As of January 29, 2010, we recently produced a new release (1.1.3) of
DMTCP (Distributed MultiThreaded CheckPointing). Its web page is at
http://dmtcp.sourceforge.net/ . We (the developers of DMTCP) have
tried to carefully test this this version of DMTCP on OpenMPI 1.4.1,
and we believe it to be working well. We would welcome feedback from
any OpenMPI users who would care to test it on their own applications.

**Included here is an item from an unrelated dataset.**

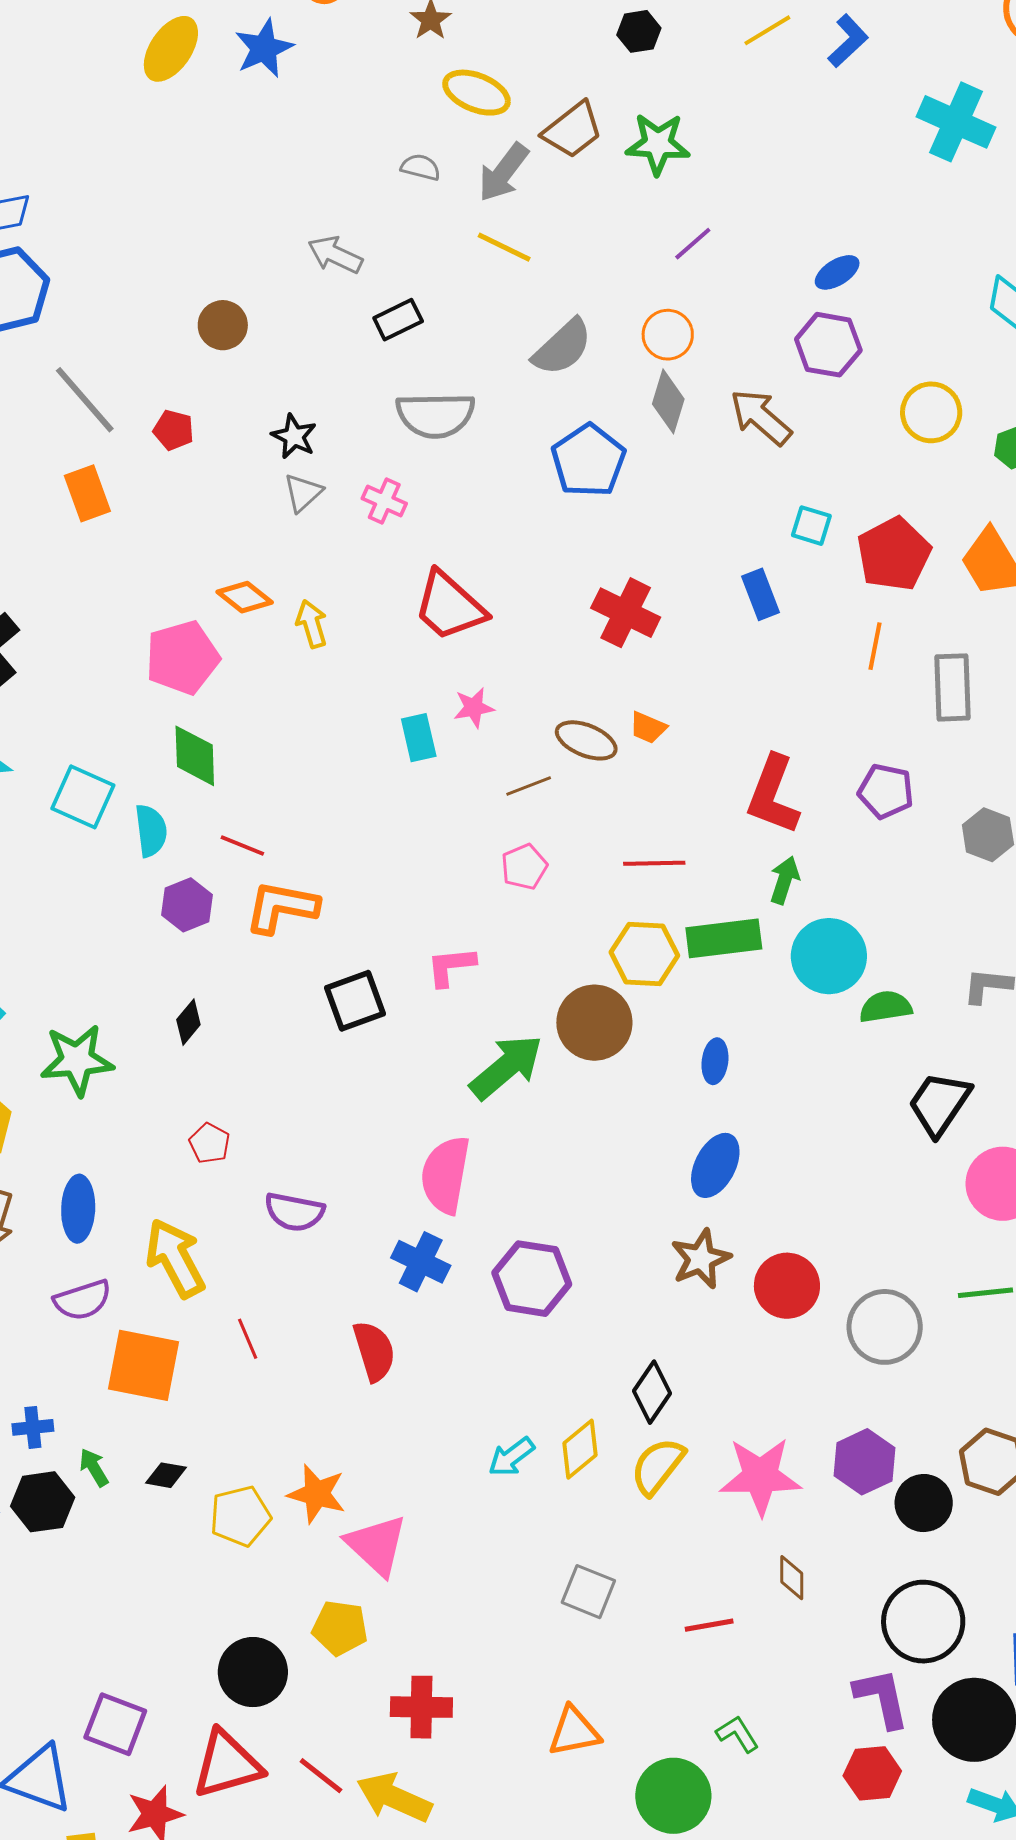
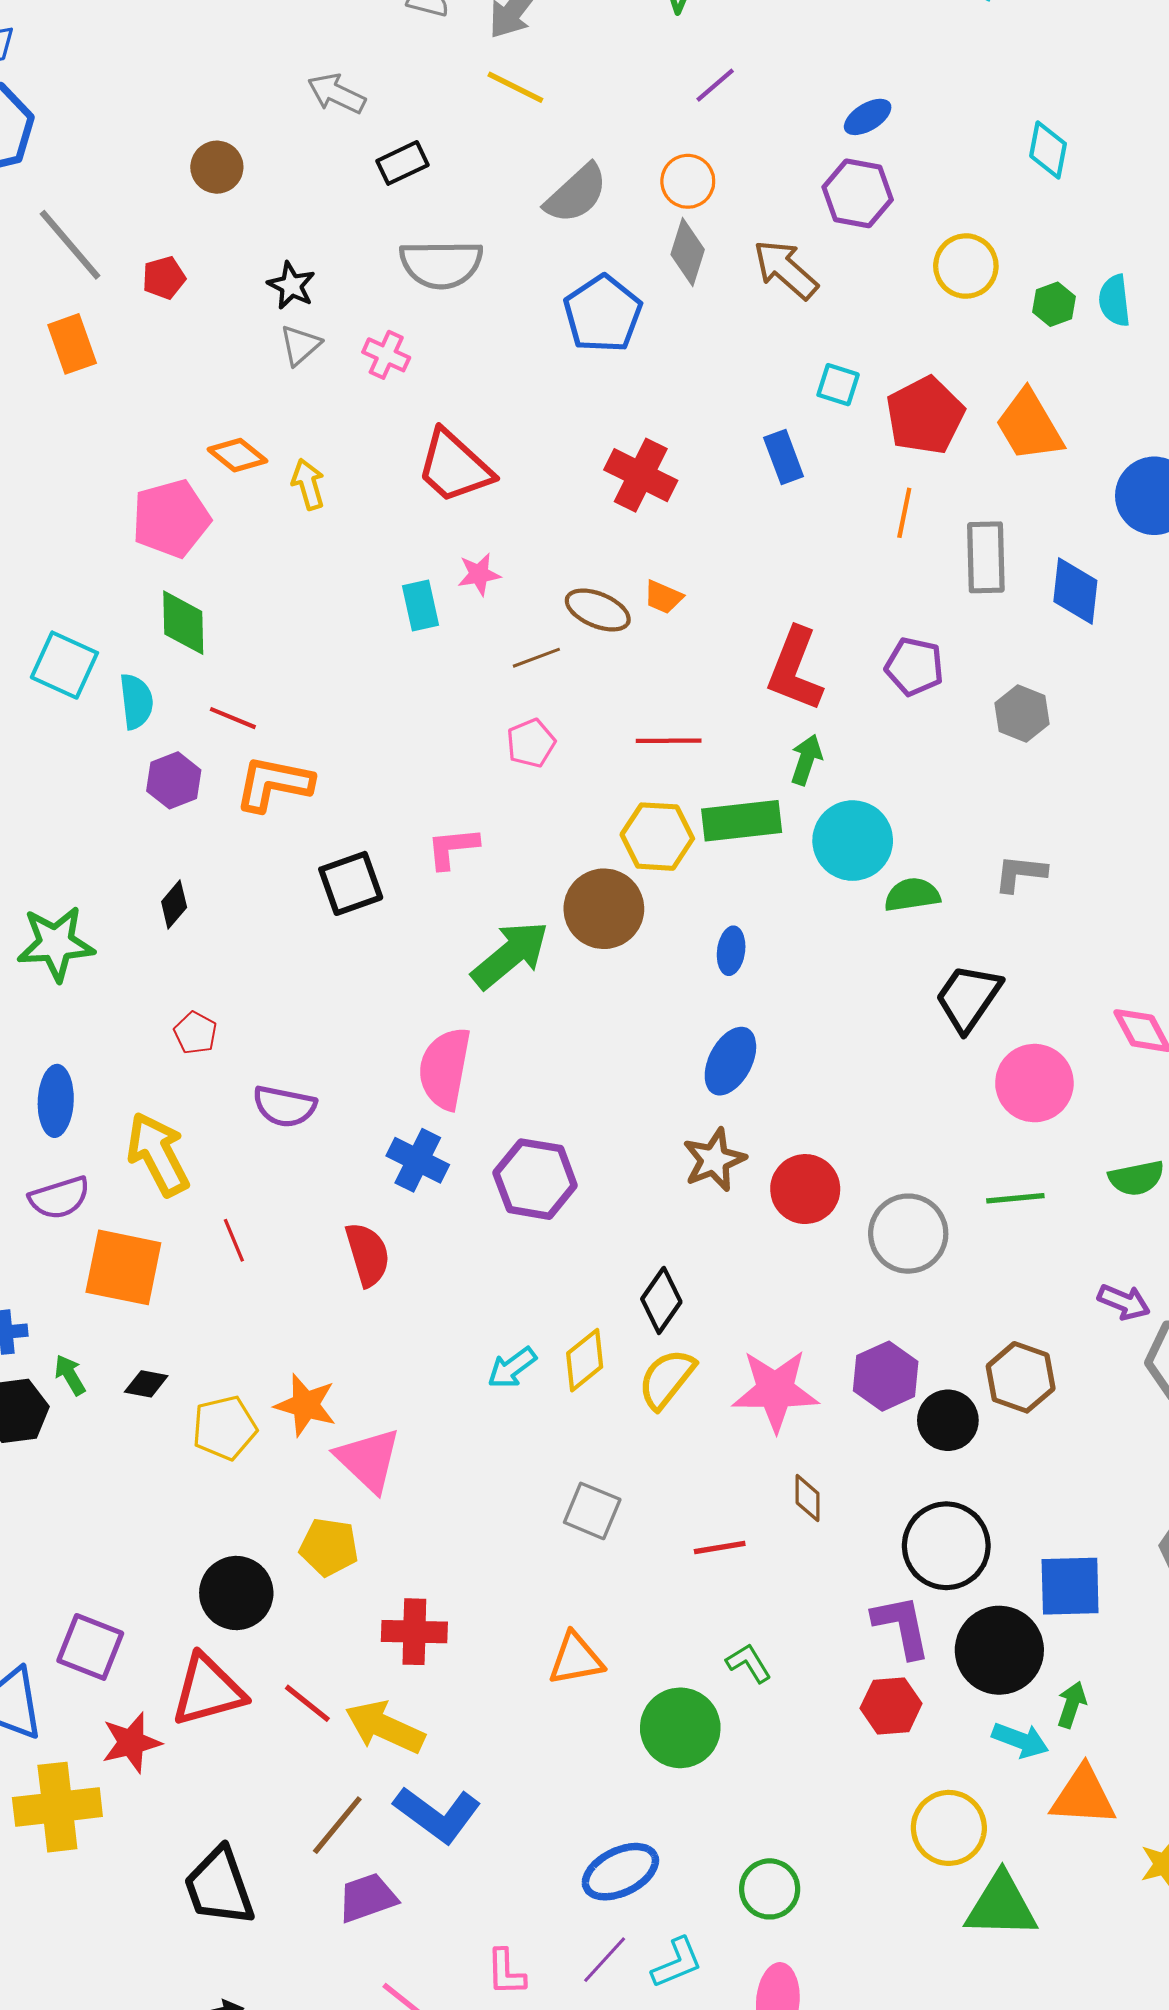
red pentagon: (174, 430) -> (164, 278), turned -30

The DMTCP package provides an alternative solution for
checkpoint-restart of OpenMPI computations. Using it is as simple as:
dmtcp_checkpoint dmtcp_checkpoint mpirun ./hello_mpi
# Manually checkpoint from any other terminal
# Execute restart script, which invokes ckpt images that were generated.

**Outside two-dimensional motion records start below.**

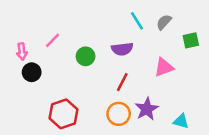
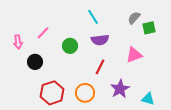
cyan line: (137, 21) -> (93, 17), moved
green square: (191, 40) -> (149, 28), moved
black circle: (32, 72) -> (35, 62), moved
orange circle: (119, 114) -> (85, 93), moved

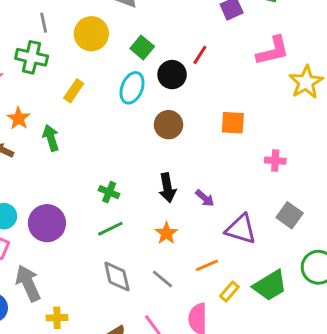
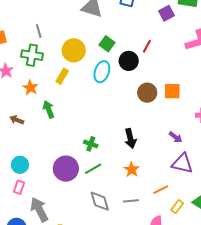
yellow circle: (91, 34) -> (74, 50), moved
orange star: (19, 118) -> (30, 88), moved
brown circle: (168, 125) -> (147, 93), moved
purple arrow: (205, 198) -> (176, 137), moved
purple circle: (47, 223) -> (66, 169), moved
gray line: (163, 279) -> (131, 201), turned -42

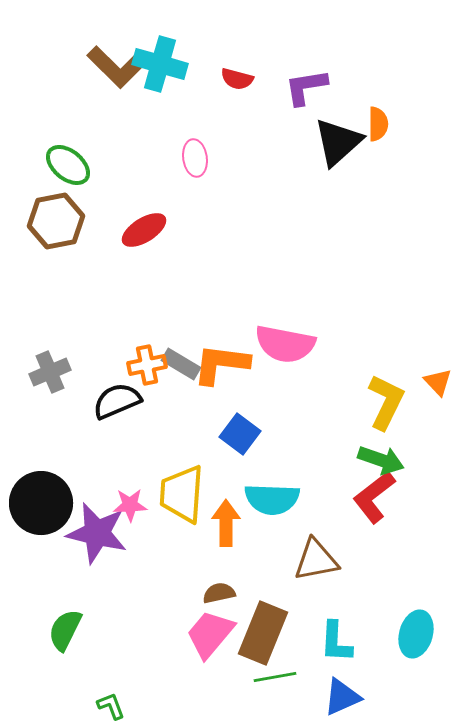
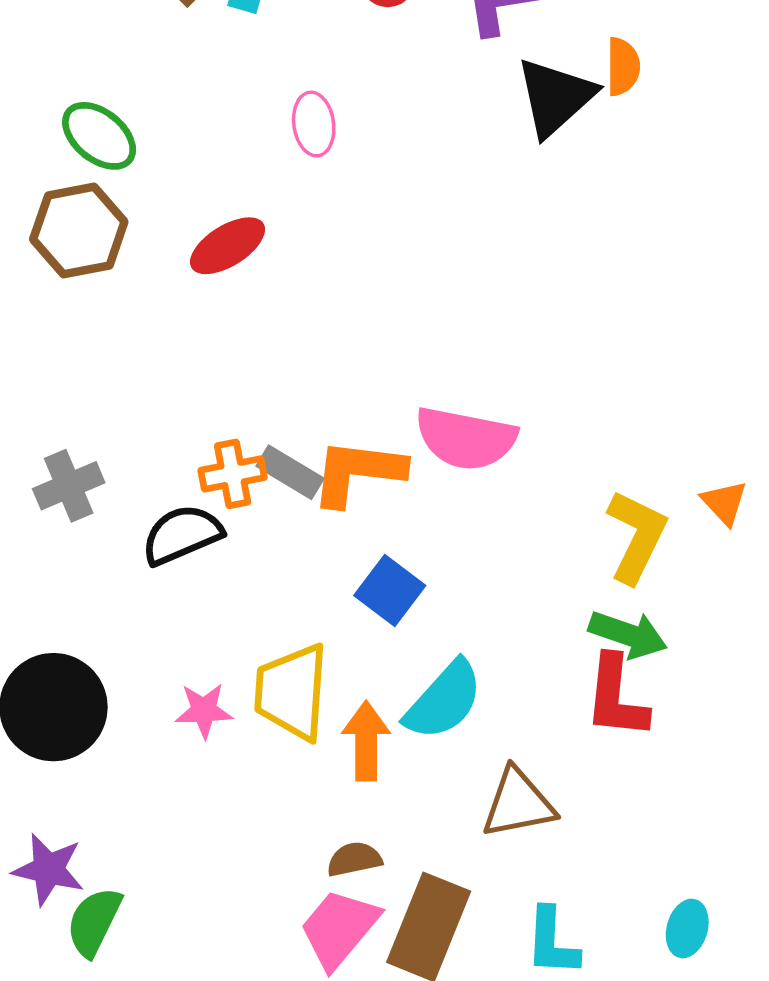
red L-shape: (374, 497) -> (616, 697), turned -46
cyan semicircle: (272, 499) -> (444, 700), turned -50
purple star: (97, 533) -> (48, 869), moved, size x0.7
cyan ellipse: (416, 634) -> (687, 928), size x0.7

DMTCP works by creating a separate, stateless checkpoint coordinator,
independent of OpenMPI's orterun. All OpenMPI processes are then
checkpointed, including orterun. At restart time, a new DMTCP
checkpoint coordinator can be used. DMTCP is transparent and runs
entirely in user space. There is no modification to the MPI
application binary, nor to OpenMPI nor to the operating system kernel.
DMTCP also supports a dmtcpaware interface (application-initiated
checkpoints), and numerous other features. At this time, DMTCP
supports only the use of Ethernet (TCP/IP) and shared memory for
transport. We are looking at supporting the Infiniband transport layer
in the future.
Finally, a bit of history. DMTCP began with a goal of checkpointing
distributed desktop applications. We recognize thefine
checkpoint-restart solution that already exists in OpenMPI:
checkpoint-restart service on top of BLCR. We offer DMTCP as an
alternative for some unusual situations, such as when the end user
does not have privilege to add the BLCR kernel module. We are eager
to gain feedback from the OpenMPI community.